_Material for this exercise_.

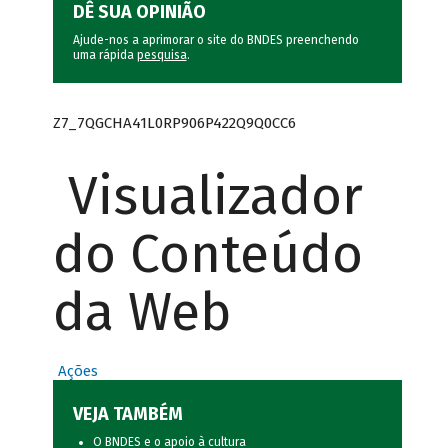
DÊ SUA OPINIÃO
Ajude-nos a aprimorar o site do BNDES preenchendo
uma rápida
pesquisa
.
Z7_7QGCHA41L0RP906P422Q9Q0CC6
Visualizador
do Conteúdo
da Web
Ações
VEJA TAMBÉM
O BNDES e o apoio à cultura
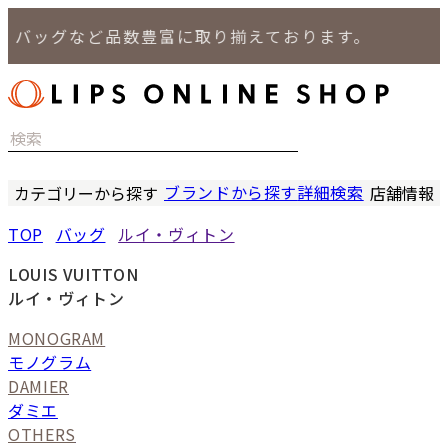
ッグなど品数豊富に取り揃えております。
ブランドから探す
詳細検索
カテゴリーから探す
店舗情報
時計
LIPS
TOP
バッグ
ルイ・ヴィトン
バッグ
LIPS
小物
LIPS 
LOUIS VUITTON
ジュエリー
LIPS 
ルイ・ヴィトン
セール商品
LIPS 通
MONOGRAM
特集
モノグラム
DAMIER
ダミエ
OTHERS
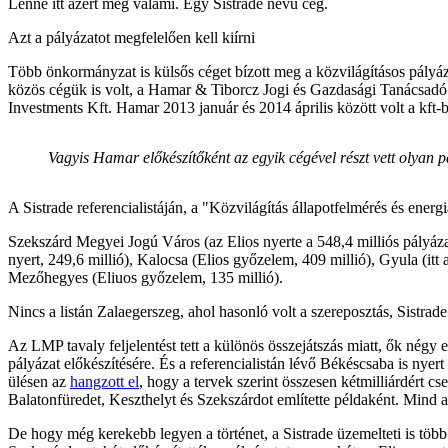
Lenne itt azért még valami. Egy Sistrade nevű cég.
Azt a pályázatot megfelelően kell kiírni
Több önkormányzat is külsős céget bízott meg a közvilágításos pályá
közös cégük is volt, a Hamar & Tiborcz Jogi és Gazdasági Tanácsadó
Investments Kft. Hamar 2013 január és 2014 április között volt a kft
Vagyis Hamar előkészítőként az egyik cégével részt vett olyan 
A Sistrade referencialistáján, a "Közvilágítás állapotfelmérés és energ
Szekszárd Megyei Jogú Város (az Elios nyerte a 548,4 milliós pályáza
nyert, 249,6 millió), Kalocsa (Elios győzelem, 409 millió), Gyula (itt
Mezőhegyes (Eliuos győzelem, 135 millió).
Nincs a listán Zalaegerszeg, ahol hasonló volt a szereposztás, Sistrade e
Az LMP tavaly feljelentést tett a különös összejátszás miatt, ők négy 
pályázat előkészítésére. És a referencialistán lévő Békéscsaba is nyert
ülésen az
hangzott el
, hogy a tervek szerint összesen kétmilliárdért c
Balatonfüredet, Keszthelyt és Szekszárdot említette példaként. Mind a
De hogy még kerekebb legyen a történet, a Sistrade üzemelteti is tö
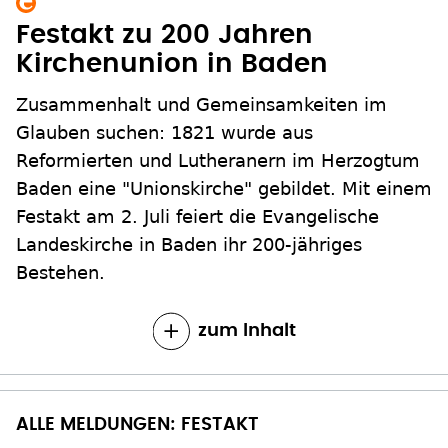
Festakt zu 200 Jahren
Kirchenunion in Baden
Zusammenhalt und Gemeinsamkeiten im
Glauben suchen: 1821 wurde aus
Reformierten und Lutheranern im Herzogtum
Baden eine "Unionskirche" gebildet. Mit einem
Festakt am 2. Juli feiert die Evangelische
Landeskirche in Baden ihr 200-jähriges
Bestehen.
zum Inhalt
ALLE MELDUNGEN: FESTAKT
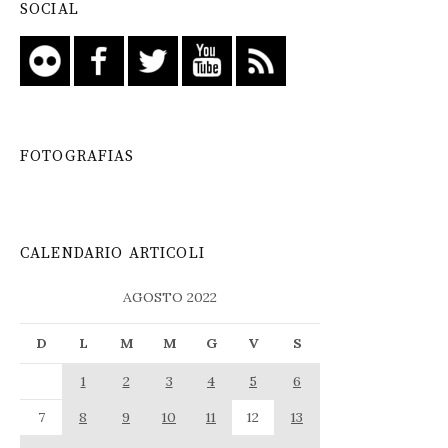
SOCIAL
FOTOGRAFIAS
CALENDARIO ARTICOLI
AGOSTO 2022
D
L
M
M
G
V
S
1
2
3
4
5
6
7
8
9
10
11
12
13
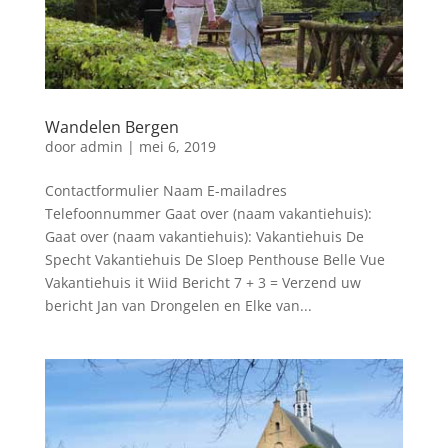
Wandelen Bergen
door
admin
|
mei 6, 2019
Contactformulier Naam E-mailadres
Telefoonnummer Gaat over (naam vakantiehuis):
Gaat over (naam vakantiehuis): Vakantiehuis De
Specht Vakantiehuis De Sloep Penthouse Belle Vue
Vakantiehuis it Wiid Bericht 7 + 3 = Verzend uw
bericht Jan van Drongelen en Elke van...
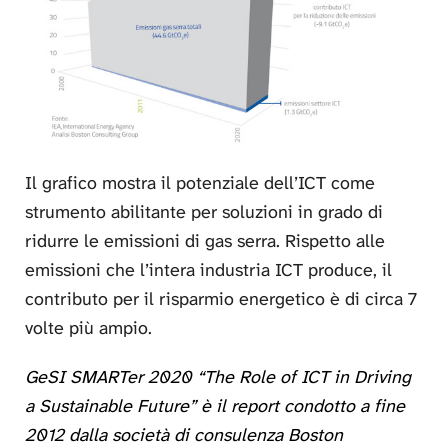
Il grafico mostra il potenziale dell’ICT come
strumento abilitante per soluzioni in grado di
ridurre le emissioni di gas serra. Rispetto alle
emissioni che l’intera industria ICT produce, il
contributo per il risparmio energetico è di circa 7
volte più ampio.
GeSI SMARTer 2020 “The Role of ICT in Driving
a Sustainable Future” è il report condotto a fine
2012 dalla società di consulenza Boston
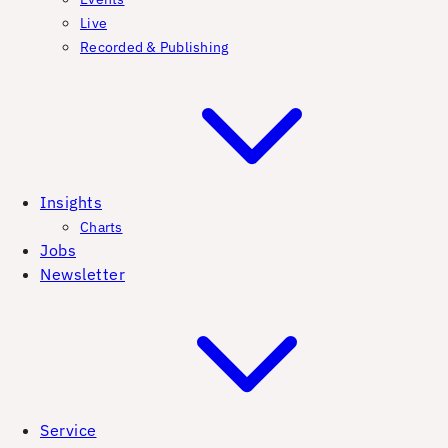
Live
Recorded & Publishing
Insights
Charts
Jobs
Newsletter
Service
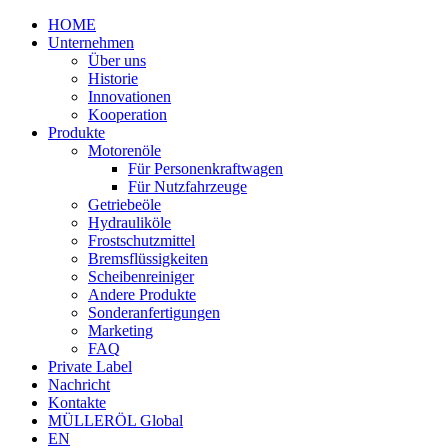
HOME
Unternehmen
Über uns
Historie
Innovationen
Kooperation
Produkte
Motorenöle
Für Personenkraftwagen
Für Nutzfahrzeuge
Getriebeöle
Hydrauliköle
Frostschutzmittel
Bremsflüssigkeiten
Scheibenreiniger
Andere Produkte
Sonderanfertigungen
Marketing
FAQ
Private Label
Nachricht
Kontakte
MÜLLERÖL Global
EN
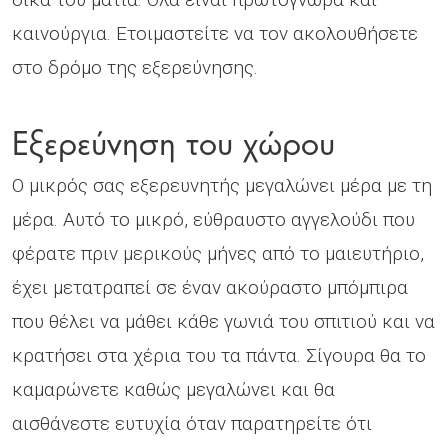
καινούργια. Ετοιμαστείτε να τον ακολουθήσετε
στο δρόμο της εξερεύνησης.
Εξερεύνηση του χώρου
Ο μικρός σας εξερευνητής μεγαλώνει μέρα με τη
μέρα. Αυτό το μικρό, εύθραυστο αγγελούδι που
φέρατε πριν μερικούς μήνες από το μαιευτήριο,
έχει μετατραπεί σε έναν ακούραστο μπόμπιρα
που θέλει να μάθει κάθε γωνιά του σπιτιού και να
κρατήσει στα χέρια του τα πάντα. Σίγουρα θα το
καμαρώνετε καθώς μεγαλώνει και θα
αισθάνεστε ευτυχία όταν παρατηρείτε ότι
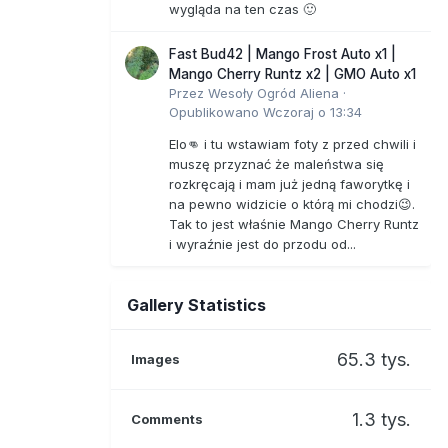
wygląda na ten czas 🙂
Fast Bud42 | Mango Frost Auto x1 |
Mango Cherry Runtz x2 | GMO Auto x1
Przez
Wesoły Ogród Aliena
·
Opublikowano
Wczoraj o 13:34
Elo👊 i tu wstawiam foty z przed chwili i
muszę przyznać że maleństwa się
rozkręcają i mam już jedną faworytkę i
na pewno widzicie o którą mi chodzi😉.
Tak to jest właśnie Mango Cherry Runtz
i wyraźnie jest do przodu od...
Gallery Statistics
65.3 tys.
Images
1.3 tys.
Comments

_How to complete this task_. Match on "BNDES" and report each line of the data above that has it.

_Answer for the task_.
Ajude-nos a aprimorar o site do BNDES preenchendo
O BNDES e o apoio à cultura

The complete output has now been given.